▶ **TASK REQUIREMENTS**
Give back, exactly as written, the lines of the listing from the top through the line holding "Ямало-Ненецкий автономный округ", and nothing more. Exclude pictures.

---------- MATERIAL FOR THIS EXERCISE

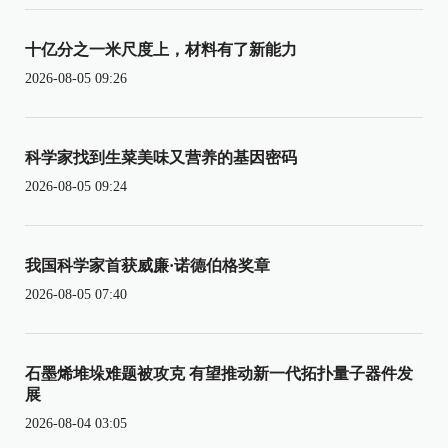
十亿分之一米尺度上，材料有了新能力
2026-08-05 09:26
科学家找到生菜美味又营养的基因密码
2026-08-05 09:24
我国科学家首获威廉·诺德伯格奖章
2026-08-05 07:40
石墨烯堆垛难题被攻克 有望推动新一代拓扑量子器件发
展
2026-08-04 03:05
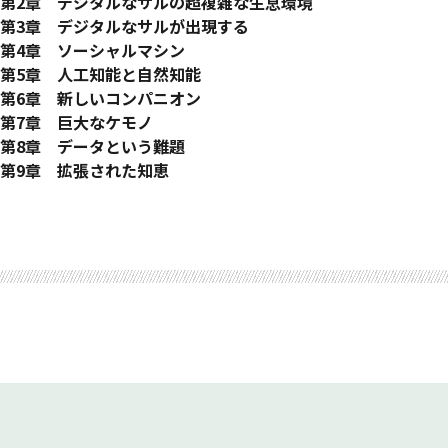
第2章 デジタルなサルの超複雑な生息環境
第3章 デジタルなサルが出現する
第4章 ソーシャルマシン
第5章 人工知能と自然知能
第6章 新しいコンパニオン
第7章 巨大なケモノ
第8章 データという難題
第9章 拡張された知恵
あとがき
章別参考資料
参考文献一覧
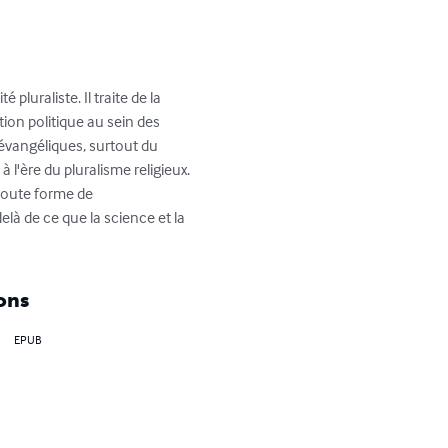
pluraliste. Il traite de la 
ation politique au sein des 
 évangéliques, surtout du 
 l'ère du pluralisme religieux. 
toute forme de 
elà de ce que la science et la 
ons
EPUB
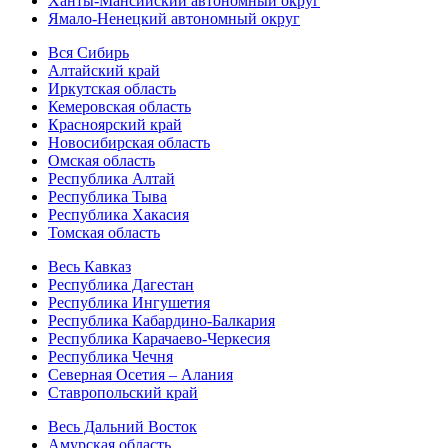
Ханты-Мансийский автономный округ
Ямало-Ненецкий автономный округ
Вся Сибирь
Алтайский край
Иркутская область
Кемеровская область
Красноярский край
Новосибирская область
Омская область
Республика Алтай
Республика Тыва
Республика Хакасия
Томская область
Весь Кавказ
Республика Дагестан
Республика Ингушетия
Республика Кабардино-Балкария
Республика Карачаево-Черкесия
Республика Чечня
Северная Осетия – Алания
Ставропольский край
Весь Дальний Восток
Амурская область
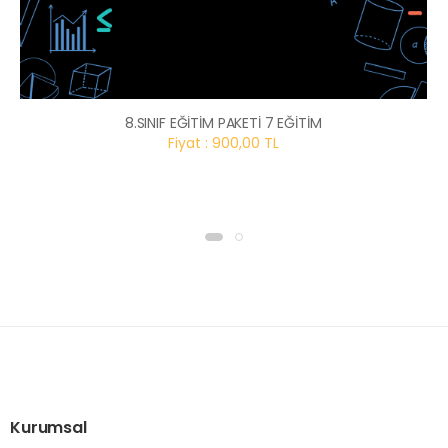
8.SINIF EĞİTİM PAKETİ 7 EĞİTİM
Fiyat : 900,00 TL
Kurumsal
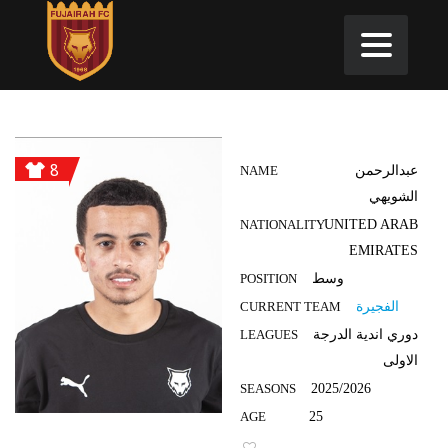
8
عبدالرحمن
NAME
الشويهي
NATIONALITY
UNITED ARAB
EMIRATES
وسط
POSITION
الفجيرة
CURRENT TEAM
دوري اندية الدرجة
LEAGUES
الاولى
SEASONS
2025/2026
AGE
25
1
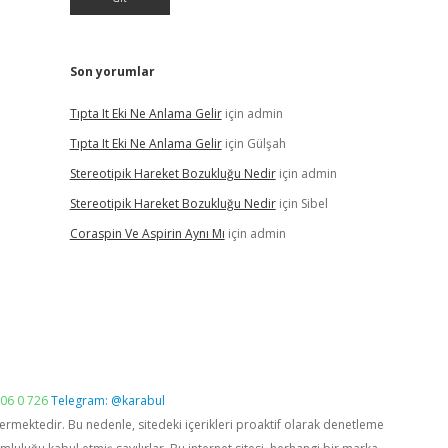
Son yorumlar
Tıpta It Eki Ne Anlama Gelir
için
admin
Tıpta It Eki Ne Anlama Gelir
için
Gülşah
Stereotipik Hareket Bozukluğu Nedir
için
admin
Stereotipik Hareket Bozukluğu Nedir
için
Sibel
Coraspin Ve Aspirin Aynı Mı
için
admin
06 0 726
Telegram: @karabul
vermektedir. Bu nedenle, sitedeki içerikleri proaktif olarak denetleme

--------------------

▶ **WRITTEN ANSWER**
十亿分之一米尺度上，材料有了新能力
2026-08-05 09:26
科学家找到生菜美味又营养的基因密码
2026-08-05 09:24
我国科学家首获威廉·诺德伯格奖章
2026-08-05 07:40
石墨烯堆垛难题被攻克 有望推动新一代拓扑量子器件发
展
2026-08-04 03:05
第2章 デジタルなサルの超複雑な生息環境
第3章 デジタルなサルが出現する
第4章 ソーシャルマシン
第5章 人工知能と自然知能
第6章 新しいコンパニオン
第7章 巨大なケモノ
第8章 データという難題
第9章 拡張された知恵
あとがき
章別参考資料
参考文献一覧
pluraliste. Il traite de la 
ation politique au sein des 
 évangéliques, surtout du 
 l'ère du pluralisme religieux. 
toute forme de 
elà de ce que la science et la 
ons
EPUB
Ханты-Мансийский автономный округ
Ямало-Ненецкий автономный округ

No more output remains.